Auditors: Market concentration and their role - Economic Affairs Committee Contents

Supplementary letter from Mr John Griffith-Jones, KPMG (ADT 35)

  I am now writing in relation to the remaining points in Mr Sinton's letter and my responses, on behalf of KPMG, are set out in the Attachment to this letter. I am very much conscious that there is much material in here that I had brought with me to the oral hearing but which it was impossible to get over in the time allocated, particularly given the way the questioning developed. If the Committee would like to discuss these issues in more detail with my banking expert colleagues we would be pleased to do so.

17 December 2010



  How going concern judgements as part of audits of banks were reached before and during the financial crisis of 2007-09. The Committee is particularly interested in how auditors reached unqualified going concern judgements on banks for the year ending December 2007 only for some of them to collapse in 2008. The Committee would also like to know what was the basis for going concern judgments on banks' financial statements in December 2008 when some banks were already in trouble.

  In order to address this question we have referenced the timeline of the key events as the financial crisis unfolded so that the dates that audit reports were signed can be put into context. We have also provided some general information on the auditor's consideration of going concern and how that relates to banks in particular.

Timeline of key events

  At the outset it is important to understand that events relevant to the financial statements for a particular year are those occurring up until the date that they and the audit opinions thereon are approved: in the normal course of events, for most banks this approval occurs in the months of February and March following the previous 31 December year end date.

  We attach as Appendices 1(a)[40] & 1(b),[41] the timeline published by the Bank of England in an Annex to the Financial Stability Report in June 2009 and a summary of developments in the financial crisis contained in The Turner Review published by the Financial Services Authority (FSA) in March 2009.

  As the Turner Review makes clear one of the main sources of the crisis was the development and subsequent bursting of a property asset bubble initially in the US and subsequently in the UK. The impact of the former was felt by UK banks mainly through securitised assets held whilst the latter obviously impacted their loan portfolios directly. In this context US residential property prices peaked in the first quarter of 2006 and fell only slightly during the period to June 2007. The rate of decline accelerated rapidly to about 10% in the second half of 2007 and this continued throughout 2008 by which time prices had declined by over 30% from their peak. UK residential property prices in contrast had continued to rise and did not peak until late autumn 2007. They then fell less sharply, by less than 5% through to February 2008 and only by about 20% in total by the first quarter of 2009 (and this was only about 5% less than prices in the first quarter of 2006) at which point the decline looked as if it was easing. UK commercial property prices were more badly affected and fell by about 10% in the 6 months to December 2007, a further 20% by December 2008 and again by 10% in 2009.

Consideration of "going concern"

  The requirements to assess "going concern" are set out in International Standard on Auditing (UK and Ireland) 570 Going Concern.
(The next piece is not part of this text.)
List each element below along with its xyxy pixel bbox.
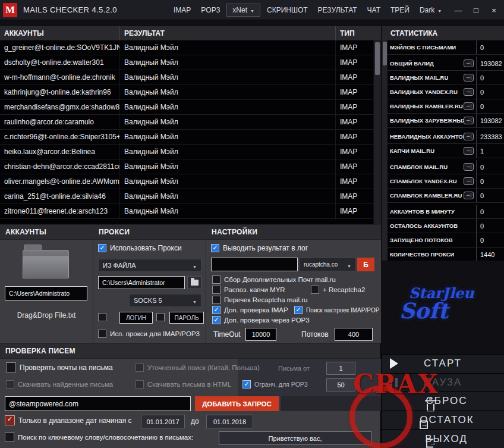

This sets out the respective responsibilities of management and the auditors and in particular notes various aspects that both should have regard to in considering whether it is appropriate to prepare the accounts on a going concern basis. These include, inter alia, the business' projected net cash generation and its ability to obtain funding (regardless of the source—ie debt or equity—or the circumstances in which the funding is required) for the next 12 months. Importantly regard will also be had to management's plans in the event of deviations from the projections that might reasonably be expected. Following such a review management will conclude that either:

    — The financial statements should not be prepared on a going concern basis—this would only be the case if they have no alternative but to liquidate the company or cease trading; or

    — The financial statements should be prepared on a going concern basis, but there exists a material uncertainty giving rise to significant doubt that the entity will be able to continue as such; or

    — The financial statements should be on prepared on a going concern basis and there is not a material uncertainty giving rise to significant doubt. In this event it might still however be appropriate to make disclosures on the basis of the conclusions and such (non-material) uncertainties that do exist.

  The auditor's responsibility is to assess the basis on which management came to its conclusion and the adequacy of associated disclosures. In addition if a material uncertainty exists then the auditor is required to make reference to it in the audit report—the so called "Emphasis of Matter" paragraph. Material uncertainties are not defined but, as the Auditing Practices Board Bulletin Going Concern Issues in the Current Economic Environment issued in December 2008 makes clear, include both the likelihood of events occurring as well as their impact.

Application to banks

  The general principles outlined above clearly apply to banks. However there is one important difference which relates to the role of the banking system in the economy—namely to effect a maturity transformation between borrowers (who want certainty of funding over the medium term) and lenders (who want ready access to their funds in the short term). A major part of a bank's financing requirements are therefore met from deposits which are not committed and rely on continuing confidence from both the interbank markets and customers. Whilst both prudential regulators and a bank's management will set liquidity requirements, these simply cannot be designed to cope with a "run on the bank". Such "runs" may start as a comparatively low level of concern amongst a limited number of depositors, but they can rapidly become self reinforcing and, as was the case with Northern Rock, once started a public "run" is nearly impossible to halt.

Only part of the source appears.